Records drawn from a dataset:
Segment Open
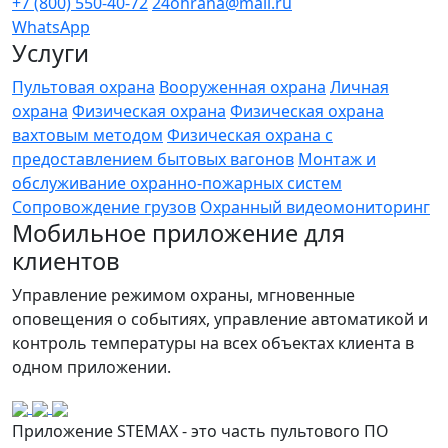
+7 (800) 550-40-72
24ohrana@mail.ru
WhatsApp
Услуги
Пультовая охрана
Вооруженная охрана
Личная
охрана
Физическая охрана
Физическая охрана
вахтовым методом
Физическая охрана с
предоставлением бытовых вагонов
Монтаж и
обслуживание охранно-пожарных систем
Сопровождение грузов
Охранный видеомониторинг
Мобильное приложение для
клиентов
Управление режимом охраны, мгновенные
оповещения о событиях, управление автоматикой и
контроль температуры на всех объектах клиента в
одном приложении.
Приложение STEMAX - это часть пультового ПО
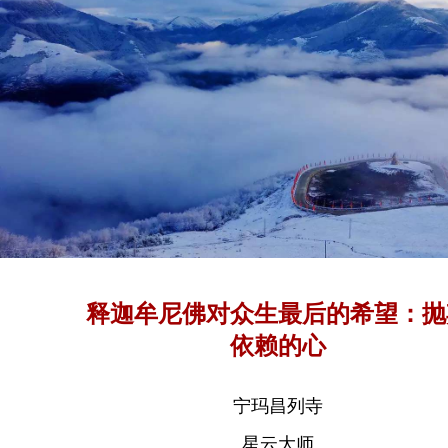
释迦牟尼佛对众生最后的希望：抛
依赖的心
宁玛昌列寺
星云大师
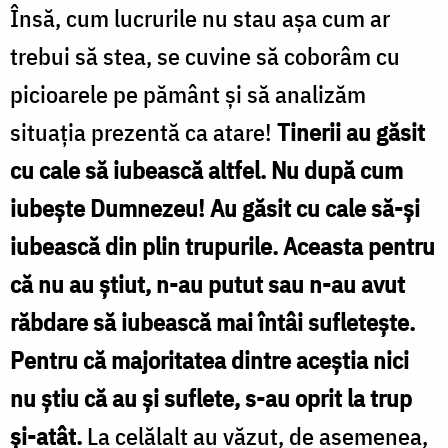
Însă, cum lucrurile nu stau aşa cum ar
trebui să stea, se cuvine să coborâm cu
picioarele pe pământ şi să analizăm
situaţia prezentă ca atare!
Tinerii au găsit
cu cale să iubească altfel. Nu după cum
iubeşte Dumnezeu! Au găsit cu cale să-şi
iubească din plin trupurile. Aceasta pentru
că nu au ştiut, n-au putut sau n-au avut
răbdare să iubească mai întâi sufleteşte.
Pentru că majoritatea dintre aceştia nici
nu ştiu că au şi suflete, s-au oprit la trup
și-atât.
La celălalt au văzut, de asemenea,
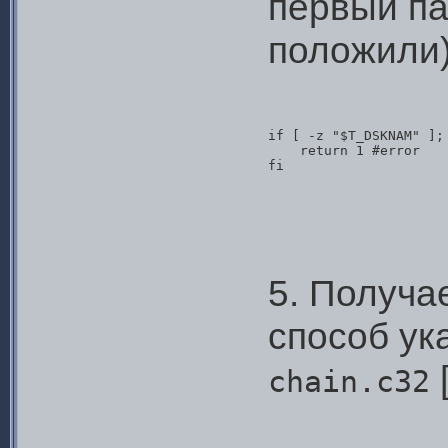
первый па
положили)
if [ -z "$T_DSKNAM" ]; 
    return 1 #error

fi
5. Получа
способ ук
[
chain.c32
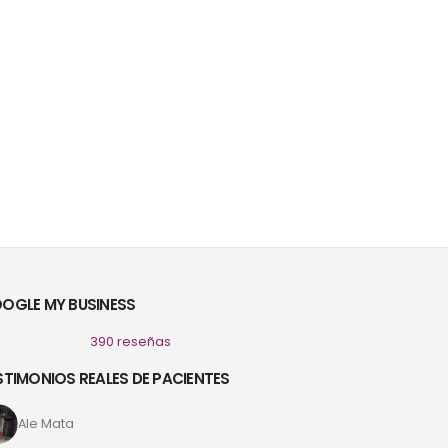
OGLE MY BUSINESS
390 reseñas
STIMONIOS REALES DE PACIENTES
Ale Mata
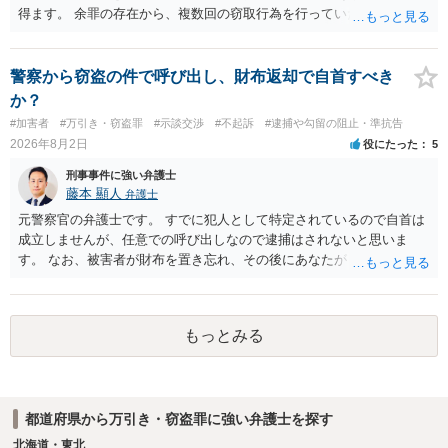
得ます。 余罪の存在から、複数回の窃取行為を行っていたことも悪質
性に加味されます。 また、被害額も窃盗事案としては多額の部類に入
ると思われます。 他方、余罪を含めた全額を弁済していることは、被
害者の経済的損害の回復として有利に斟酌されます。 また、前科前歴
警察から窃盗の件で呼び出し、財布返却で自首すべき
を有しないことも、規範意識が鈍磨しきっているとまでは言えず、有
か？
利な点です。 その他、家族の監督等の情状証拠を適切に提出すること
#加害者
#万引き・窃盗罪
#示談交渉
#不起訴
#逮捕や勾留の阻止・準抗告
で、私見ですが、執行猶予判決を視野に入れることが可能な事案と思
2026年8月2日
役にたった
5
われます。 上記、一つの意見として参考ください。
刑事事件に強い弁護士
藤本 顯人
弁護士
元警察官の弁護士です。 すでに犯人として特定されているので自首は
成立しませんが、任意での呼び出しなので逮捕はされないと思いま
す。 なお、被害者が財布を置き忘れ、その後にあなたがトイレに入
り、再び被害者がトイレに戻ったら財布が無かったような事情がある
と言い逃れはかなり厳しいものと思います。
もっとみる
都道府県から万引き・窃盗罪に強い弁護士を探す
北海道・東北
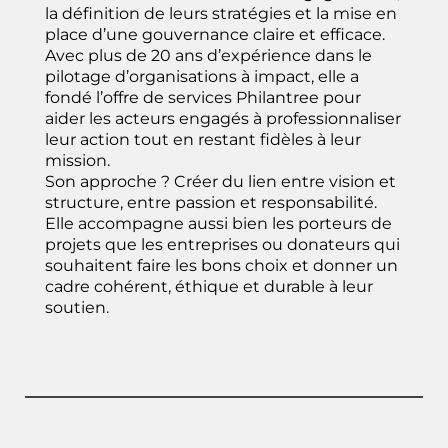
la définition de leurs stratégies et la mise en
place d’une gouvernance claire et efficace.
Avec plus de 20 ans d’expérience dans le
pilotage d’organisations à impact, elle a
fondé l’offre de services Philantree pour
aider les acteurs engagés à professionnaliser
leur action tout en restant fidèles à leur
mission.
Son approche ? Créer du lien entre vision et
structure, entre passion et responsabilité.
Elle accompagne aussi bien les porteurs de
projets que les entreprises ou donateurs qui
souhaitent faire les bons choix et donner un
cadre cohérent, éthique et durable à leur
soutien.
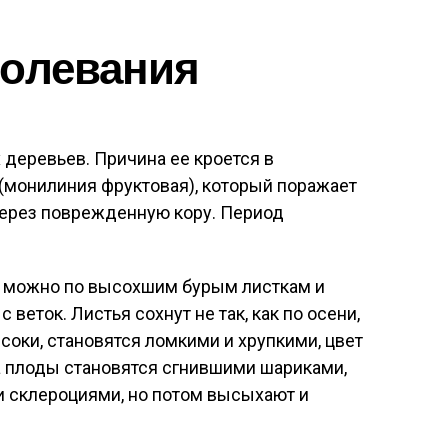
болевания
деревьев. Причина ее кроется в
a (монилиния фруктовая), который поражает
через поврежденную кору. Период
я можно по высохшим бурым листкам и
веток. Листья сохнут не так, как по осени,
соки, становятся ломкими и хрупкими, цвет
а плоды становятся сгнившими шариками,
 склероциями, но потом высыхают и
Segment Closed
• **Work item**:
An unchanged copy of the data, images excluded, is all that should be given.

• **Answer to this task**:
+7 (800) 550-40-72
24ohrana@mail.ru
WhatsApp
Услуги
Пультовая охрана
Вооруженная охрана
Личная
охрана
Физическая охрана
Физическая охрана
вахтовым методом
Физическая охрана с
предоставлением бытовых вагонов
Монтаж и
обслуживание охранно-пожарных систем
Сопровождение грузов
Охранный видеомониторинг
Мобильное приложение для
клиентов
Управление режимом охраны, мгновенные
оповещения о событиях, управление автоматикой и
контроль температуры на всех объектах клиента в
одном приложении.
Приложение STEMAX - это часть пультового ПО
释迦牟尼佛对众生最后的希望：抛
依赖的心
宁玛昌列寺
星云大师
Însă, cum lucrurile nu stau aşa cum ar
trebui să stea, se cuvine să coborâm cu
picioarele pe pământ şi să analizăm
situaţia prezentă ca atare!
Tinerii au găsit
cu cale să iubească altfel. Nu după cum
iubeşte Dumnezeu! Au găsit cu cale să-şi
iubească din plin trupurile. Aceasta pentru
că nu au ştiut, n-au putut sau n-au avut
răbdare să iubească mai întâi sufleteşte.
Pentru că majoritatea dintre aceştia nici
nu ştiu că au şi suflete, s-au oprit la trup
și-atât.
La celălalt au văzut, de asemenea,
первый па
положили)
if [ -z "$T_DSKNAM" ]; 
    return 1 #error

fi
5. Получа
способ ук
[
chain.c32
OGLE MY BUSINESS
390 reseñas
STIMONIOS REALES DE PACIENTES
Ale Mata
得ます。 余罪の存在から、複数回の窃取行為を行っていたことも悪質
性に加味されます。 また、被害額も窃盗事案としては多額の部類に入
ると思われます。 他方、余罪を含めた全額を弁済していることは、被
害者の経済的損害の回復として有利に斟酌されます。 また、前科前歴
警察から窃盗の件で呼び出し、財布返却で自首すべき
を有しないことも、規範意識が鈍磨しきっているとまでは言えず、有
か？
利な点です。 その他、家族の監督等の情状証拠を適切に提出すること
#加害者
#万引き・窃盗罪
#示談交渉
#不起訴
#逮捕や勾留の阻止・準抗告
で、私見ですが、執行猶予判決を視野に入れることが可能な事案と思
2026年8月2日
役にたった
5
われます。 上記、一つの意見として参考ください。
刑事事件に強い弁護士
藤本 顯人
弁護士
元警察官の弁護士です。 すでに犯人として特定されているので自首は
成立しませんが、任意での呼び出しなので逮捕はされないと思いま
す。 なお、被害者が財布を置き忘れ、その後にあなたがトイレに入
り、再び被害者がトイレに戻ったら財布が無かったような事情がある
と言い逃れはかなり厳しいものと思います。
もっとみる
都道府県から万引き・窃盗罪に強い弁護士を探す
北海道・東北
la définition de leurs stratégies et la mise en
place d’une gouvernance claire et efficace.
Avec plus de 20 ans d’expérience dans le
pilotage d’organisations à impact, elle a
fondé l’offre de services Philantree pour
aider les acteurs engagés à professionnaliser
leur action tout en restant fidèles à leur
mission.
Son approche ? Créer du lien entre vision et
structure, entre passion et responsabilité.
Elle accompagne aussi bien les porteurs de
projets que les entreprises ou donateurs qui
souhaitent faire les bons choix et donner un
cadre cohérent, éthique et durable à leur
soutien.
болевания
деревьев. Причина ее кроется в
a (монилиния фруктовая), который поражает
через поврежденную кору. Период
я можно по высохшим бурым листкам и
веток. Листья сохнут не так, как по осени,
соки, становятся ломкими и хрупкими, цвет
а плоды становятся сгнившими шариками,
 склероциями, но потом высыхают и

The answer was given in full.